Si nécessaire, la surface de certains magasins sera réduite : au total il est question de 100.000 m² superflus en France (5,5% de la surface), qui pourront être loués à des tiers ou transformés en ‘dark stores’, par exemple. Dans le non-food Carrefour procède à des choix encore plus clairs : pour certaines catégories le retailer conclura des accords de collaboration avec des partenaires comme Fnac Darty. L’efficacité opérationnelle des magasins doit être améliorée. Aucun magasin ne devra fermer ses portes, mais cinq d’entre eux passeront sous le régime de la franchise.
Centralisation des achats
En tout cas c’en est terminé des grandes refontes qui ne génèrent que 5% de chiffre d’affaires en plus. Fini également les investissements dans des surfaces supplémentaires pour gagner des parts de marché. Bompard entend centraliser les achats, afin que l’organisation puisse profiter des économies d’échelle à l’international. En outre l’assortiment des magasins sera réduit de 10%. « Dans certains rayons la lisibilité devient un problème, alors que la croissance est quasi inexistante. Il nous faut donc rationnaliser pour faire de la place aux nouveaux assortiments tels que le bio, le local … . Nous examinons les choses catégorie par catégories et fabricant par fabricant. »
Carrefour investira dans les réductions de prix et les marques maison, dont la part dans le chiffre d’affaires total devra grimper de 22% à 33% (sur ce plan le retailer avait un retard). Selon le CEO, le format de proximité recèle également un potentiel de croissance : l’objectif est d’ouvrir au moins 2000 magasins de proximité dans le monde dans les cinq années à venir, principalement dans les grandes villes. Bompard envisage également le développement de concepts innovants, mais « la formule Bon’app ne me plaît, nous allons la revoir. »
Leader du e-commerce alimentaire
La condition indispensable pour un avenir fructueux, est une stratégie omnicanal à part entière, souligne le CEO. « Ceci est notre priorité et nous allons investir massivement dans ce domaine : 2,8 milliards d’euros d’ici 2022, soit six fois plus qu’aujourd’hui. L’objectif est de procurer à nos clients une expérience d’achat digitale incomparable.» Mais pour ce faire, il reste encore du pain sur la planche. « Aujourd’hui nous avons huit sites e-commerce différents, qui n’ont aucun lien entre eux. Nous voulons un webshop par pays. En France il s’agira de carrefour.fr. Nous introduirons la livraison à domicile sur rendez-vous, nous étendrons les livraisons endéans l’heure, nous ouvrirons 170 nouveaux drives. Nous voulons devenir leader du e-commerce alimentaire. »

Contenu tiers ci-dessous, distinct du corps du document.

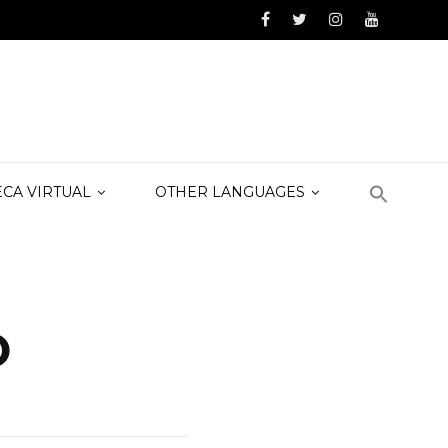
ECA VIRTUAL
OTHER LANGUAGES
O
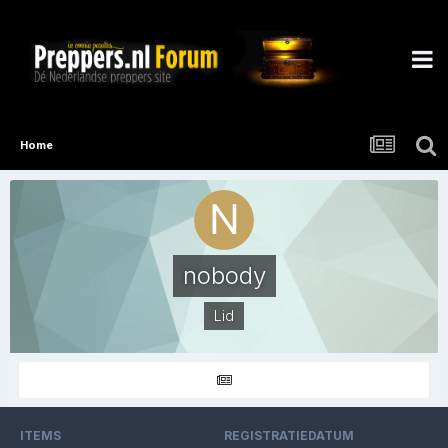
Home
nobody
Lid
ITEMS
REGISTRATIEDATUM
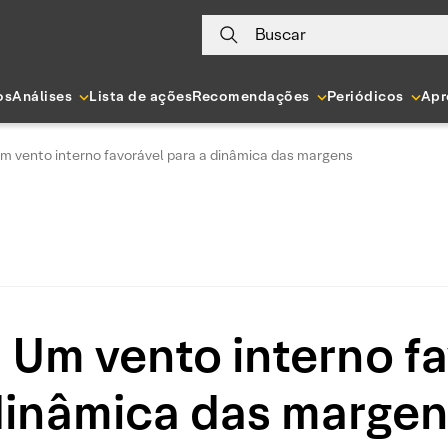
Buscar
os
Análises
Lista de ações
Recomendações
Periódicos
Apr
Um vento interno favorável para a dinâmica das margens
: Um vento interno fa
inâmica das marge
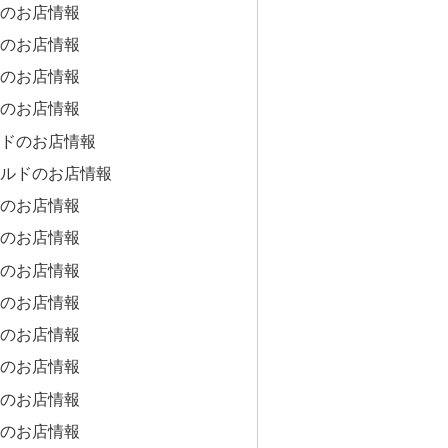
のお店情報
のお店情報
のお店情報
のお店情報
ドのお店情報
ルドのお店情報
のお店情報
のお店情報
のお店情報
のお店情報
のお店情報
のお店情報
のお店情報
のお店情報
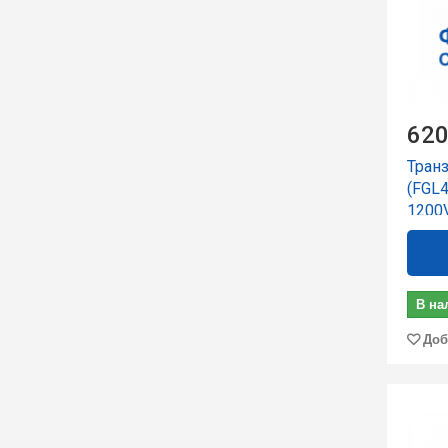
620
Тран
(FGL
1200
В на
Доб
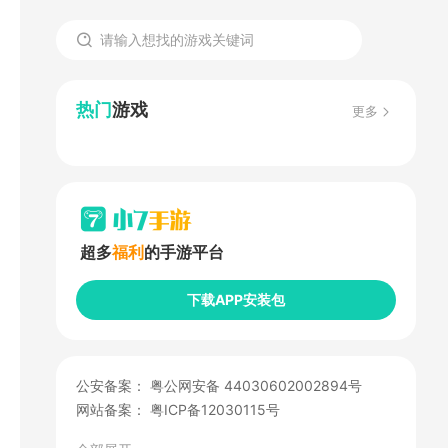
热门
游戏
更多
超多
福利
的手游平台
下载APP安装包
公安备案：
粤公网安备 44030602002894号
网站备案：
粤ICP备12030115号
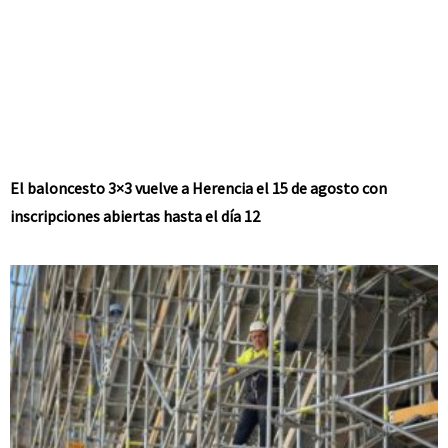
El baloncesto 3×3 vuelve a Herencia el 15 de agosto con
inscripciones abiertas hasta el día 12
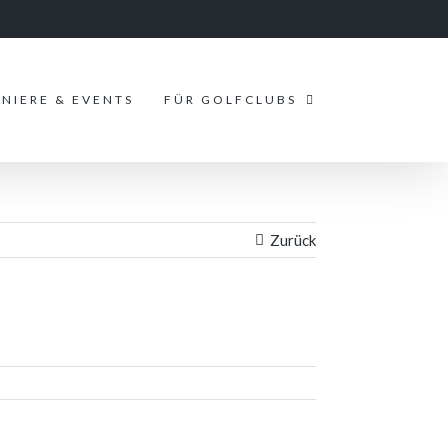
NIERE & EVENTS
FÜR GOLFCLUBS
Zurück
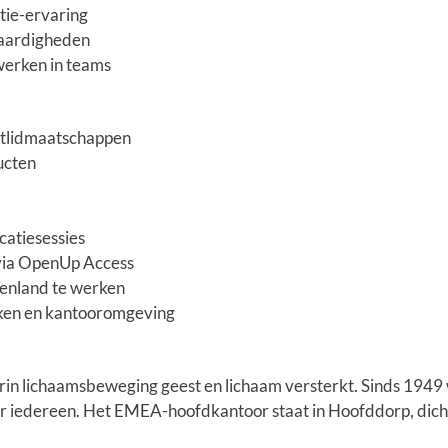
tie-ervaring
vaardigheden
werken in teams
rtlidmaatschappen
ucten
atiesessies
 via OpenUp Access
tenland te werken
rken en kantooromgeving
in lichaamsbeweging geest en lichaam versterkt. Sinds 1949
or iedereen. Het EMEA-hoofdkantoor staat in Hoofddorp, dicht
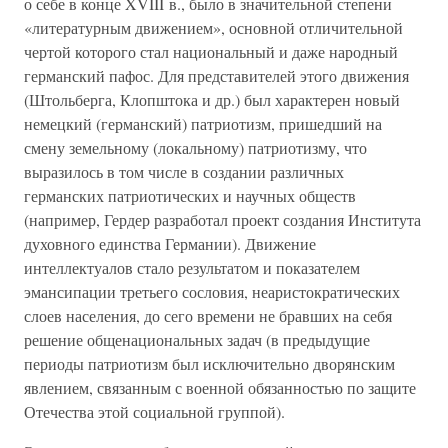
о себе в конце XVIII в., было в значительной степени
«литературным движением», основной отличительной
чертой которого стал национальный и даже народный
германский пафос. Для представителей этого движения
(Штольберга, Клопштока и др.) был характерен новый
немецкий (германский) патриотизм, пришедший на
смену земельному (локальному) патриотизму, что
выразилось в том числе в создании различных
германских патриотических и научных обществ
(например, Гердер разработал проект создания Института
духовного единства Германии). Движение
интеллектуалов стало результатом и показателем
эмансипации третьего сословия, неаристократических
слоев населения, до сего времени не бравших на себя
решение общенациональных задач (в предыдущие
периоды патриотизм был исключительно дворянским
явлением, связанным с военной обязанностью по защите
Отечества этой социальной группой).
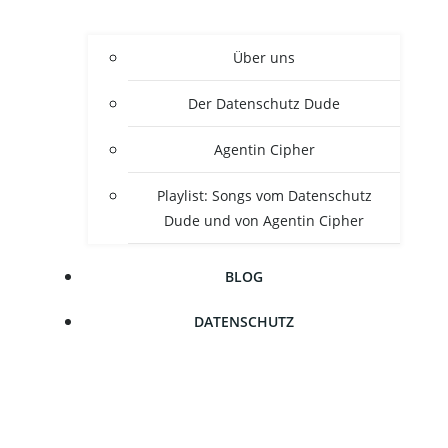
Über uns
Der Daten­schutz Dude
Agen­tin Cipher
Play­list: Songs vom Daten­schutz
Dude und von Agen­tin Cipher
BLOG
DATEN­SCHUTZ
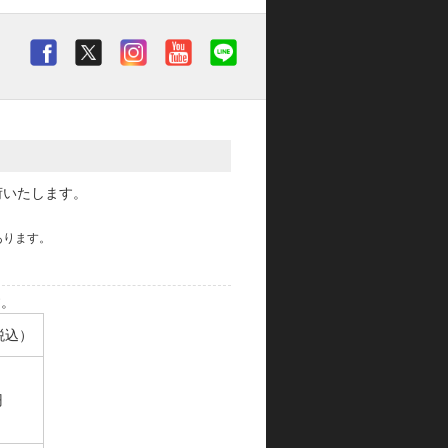
荷いたします。
あります。
す。
税込）
円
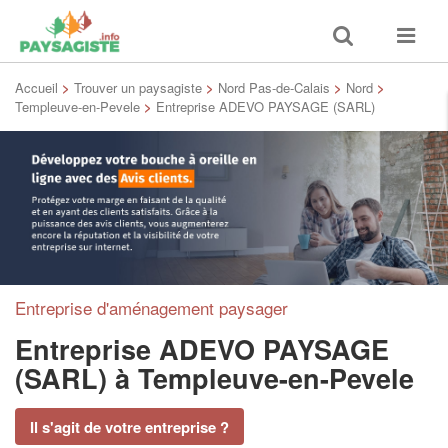
Toggle
Toggle
search
navigat
Accueil
>
Trouver un paysagiste
>
Nord Pas-de-Calais
>
Nord
>
Templeuve-en-Pevele
>
Entreprise ADEVO PAYSAGE (SARL)
Entreprise d'aménagement paysager
Entreprise ADEVO PAYSAGE
(SARL)
à Templeuve-en-Pevele
Il s'agit de votre entreprise ?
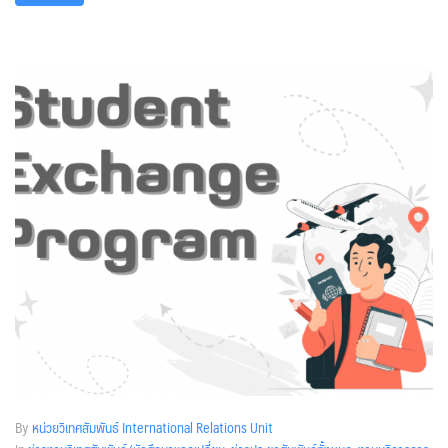
By
หน่วยวิเทศสัมพันธ์ International Relations Unit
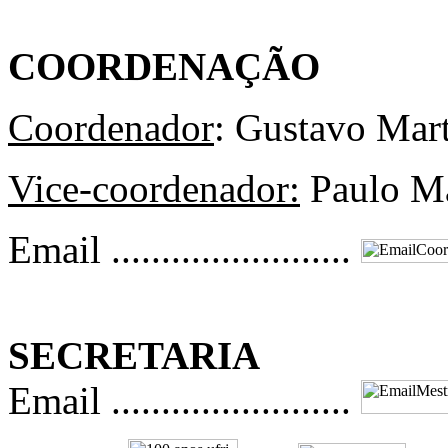
COORDENAÇÃO
Coordenador
: Gustavo Ma
Vice-coordenador:
Paulo M
Email ........................
SECRETARIA
Email ........................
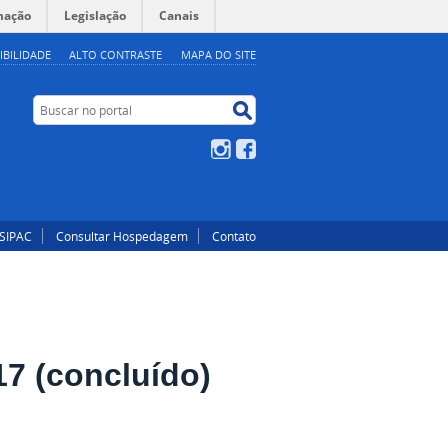
mação
Legislação
Canais
IBILIDADE
ALTO CONTRASTE
MAPA DO SITE
Buscar no portal
Buscar no portal
Instagram
Facebook
SIPAC
Consultar Hospedagem
Contato
17 (concluído)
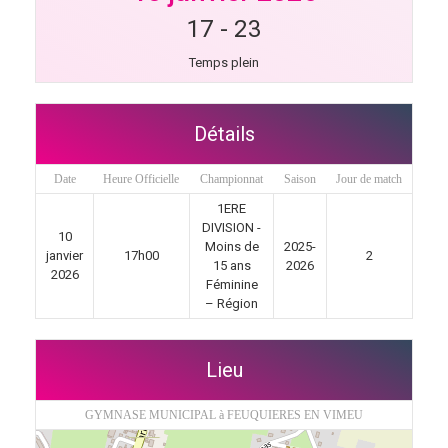
17
-
23
Temps plein
Détails
Date
Heure Officielle
Championnat
Saison
Jour de match
1ERE
DIVISION -
10
Moins de
2025-
janvier
17h00
2
15 ans
2026
2026
Féminine
– Région
Lieu
GYMNASE MUNICIPAL à FEUQUIERES EN VIMEU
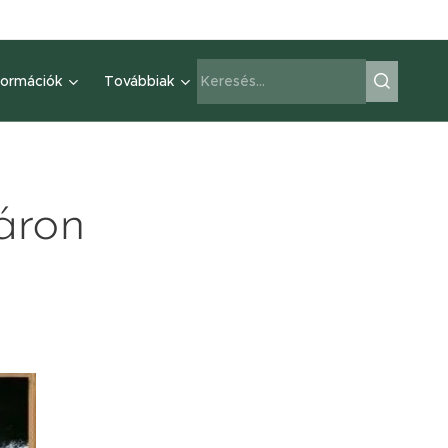
formációk
Továbbiak
áron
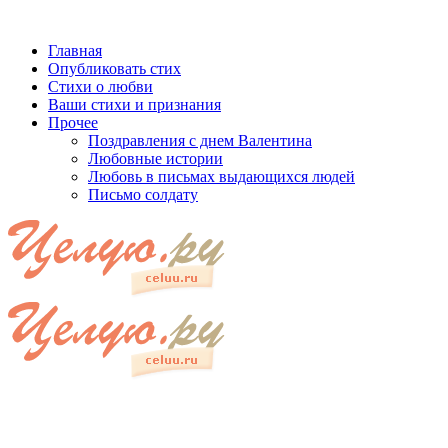
Главная
Опубликовать стих
Стихи о любви
Ваши стихи и признания
Прочее
Поздравления с днем Валентина
Любовные истории
Любовь в письмах выдающихся людей
Письмо солдату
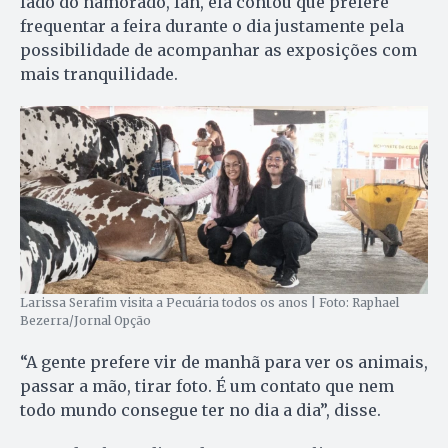
lado do namorado, Ian, ela contou que prefere
frequentar a feira durante o dia justamente pela
possibilidade de acompanhar as exposições com
mais tranquilidade.
Larissa Serafim visita a Pecuária todos os anos | Foto: Raphael
Bezerra/Jornal Opção
“A gente prefere vir de manhã para ver os animais,
passar a mão, tirar foto. É um contato que nem
todo mundo consegue ter no dia a dia”, disse.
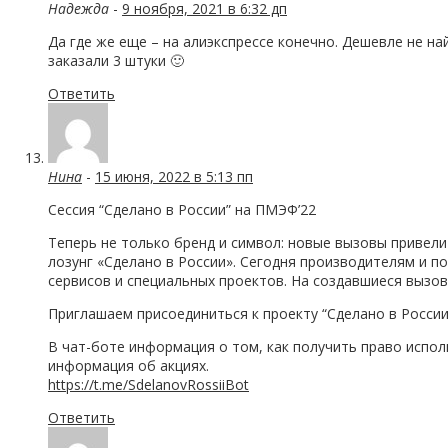
Надежда
-
9 ноября, 2021 в 6:32 дп
Да где же еще – на алиэкспрессе конечно. Дешевле не н
заказали 3 штуки 🙂
Ответить
Нина
-
15 июня, 2022 в 5:13 пп
Сессия “Сделано в России” на ПМЭФ’22
Теперь не только бренд и символ: новые вызовы привели
лозунг «Сделано в России». Сегодня производителям и 
сервисов и специальных проектов. На создавшиеся вызов
Приглашаем присоединиться к проекту “Сделано в России
В чат-боте информация о том, как получить право исполь
информация об акциях.
https://t.me/SdelanovRossiiBot
Ответить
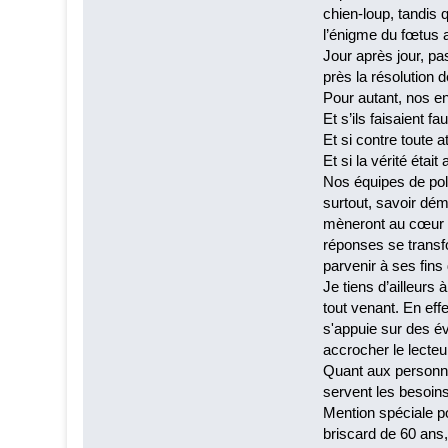
chien-loup, tandis 
l’énigme du fœtus
Jour après jour, p
près la résolution 
Pour autant, nos en
Et s’ils faisaient f
Et si contre toute
Et si la vérité étai
Nos équipes de poli
surtout, savoir dém
mèneront au cœur d
réponses se transfo
parvenir à ses fin
Je tiens d’ailleurs
tout venant. En eff
s'appuie sur des é
accrocher le lecteur
Quant aux personnag
servent les besoins 
Mention spéciale p
briscard de 60 ans,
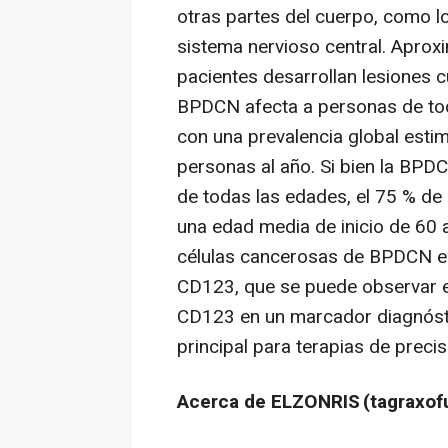
otras partes del cuerpo, como los
sistema nervioso central. Aprox
pacientes desarrollan lesiones
BPDCN afecta a personas de tod
con una prevalencia global esti
personas al año. Si bien la BP
de todas las edades, el 75 % de
una edad media de inicio de 60 a
células cancerosas de BPDCN es
CD123, que se puede observar en
CD123 en un marcador diagnóstic
principal para terapias de preci
Acerca de ELZONRIS
(tagraxof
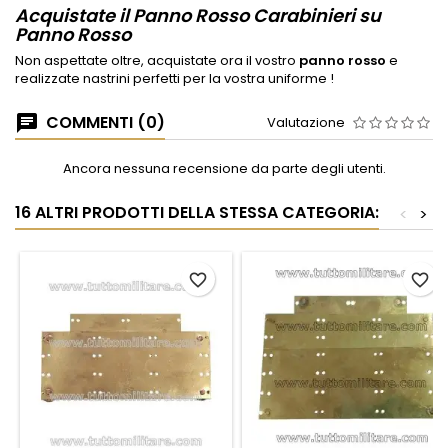
Acquistate il Panno Rosso Carabinieri su
Panno Rosso
Non aspettate oltre, acquistate ora il vostro
panno rosso
e
realizzate nastrini perfetti per la vostra uniforme !
COMMENTI (0)
Valutazione
Ancora nessuna recensione da parte degli utenti.
16 ALTRI PRODOTTI DELLA STESSA CATEGORIA:
<
>
favorite_border
favorite_border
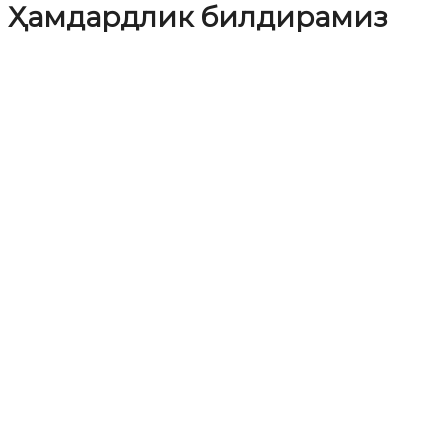
Ҳамдардлик билдирамиз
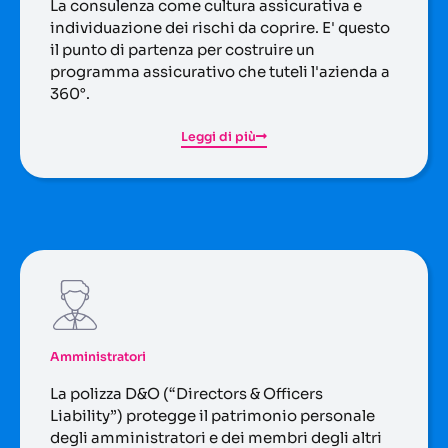
La consulenza come cultura assicurativa e
individuazione dei rischi da coprire. E' questo
il punto di partenza per costruire un
programma assicurativo che tuteli l'azienda a
360°.
Leggi di più
Amministratori
La polizza D&O (“Directors & Officers
Liability”) protegge il patrimonio personale
degli amministratori e dei membri degli altri
organi di gestione nei casi in cui vengono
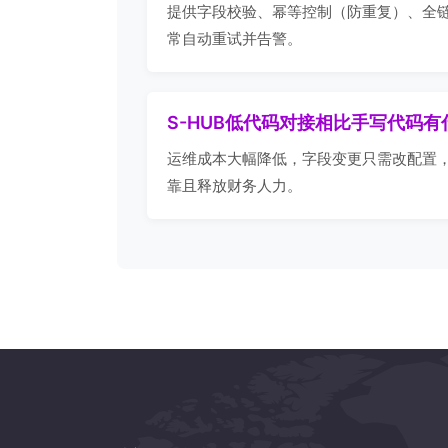
提供字段校验、幂等控制（防重复）、全
常自动重试并告警。
S-HUB低代码对接相比手写代码
运维成本大幅降低，字段变更只需改配置，
靠且释放财务人力。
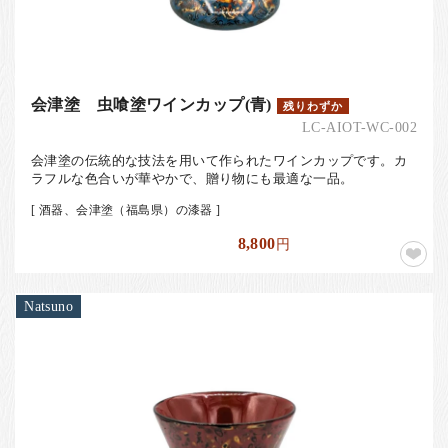
会津塗 虫喰塗ワインカップ(青)
残りわずか
LC-AIOT-WC-002
会津塗の伝統的な技法を用いて作られたワインカップです。カ
ラフルな色合いが華やかで、贈り物にも最適な一品。
[ 酒器、会津塗（福島県）の漆器 ]
8,800
円
Natsuno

D’ici 2022 le chiffre d’affaires alimentaire online devrait atteindre cinq milliards d’euros et la part de marché devrait dépasser les 20% en France. La moitié des investissements marketing seront consacrés aux activités digitales, contre 8% seulement aujourd’hui. L’ensemble du réseau de magasins (12.000 magasins au total) devra participer à la démarche omnicanal, notamment en tant que point de retrait ou de retour. En outre Carrefour annonce un partenariat stratégique avec Tencent : « Nous voulons jouer un rôle de leader dans l’e-commerce alimentaire en Chine. »
Par ailleurs le retailer misera pleinement sur le frais, dont la croissance doit être trois fois plus élevée que celle des aliments secs. C’est pourquoi le groupe continuera d’investir dans la Filière Qualité Carrefour, dans l’agriculture durable, dans le plus grand assortiment de poisson durable et dans une offre d’au moins 50% de fruits et légumes d’origine locale. Bompard insiste également sur l’alimentation bio, qui devrait atteindre un chiffre d’affaires de cinq milliards d’euros, mais à prix abordables. « Nous voulons être des précurseurs dans la démocratisation du bio. Cet assortiment ne peut être réservé uniquement aux citadins aisés.» Afin de garantir la qualité et la traçabilité, Carrefour investit dans le technologie blockchain.
A suivre …
Conclusion ? Nous découvrons peu de vraies surprises dans ce plan de transformation. La réduction des coûts et l’investissement massif dans la digitalisation étaient attendus et semblent justifiés. Le retailer nourrit de hautes ambitions et met la barre très haut. Mais en ce qui concerne la table rase des tabous, l’on s’attendait à pire et le CEO reste assez vague sur la façon dont il compte atteindre ses objectifs. Parviendra-t-il à rentabiliser les hypermarchés en difficultés par des ajustements somme toute assez légers ? La croissance visée dans l’e-commerce est-elle réalisable et sera-t-elle durablement rentable ? L’alimentation bio représente-t-elle réellement l’avenir ? A suivre …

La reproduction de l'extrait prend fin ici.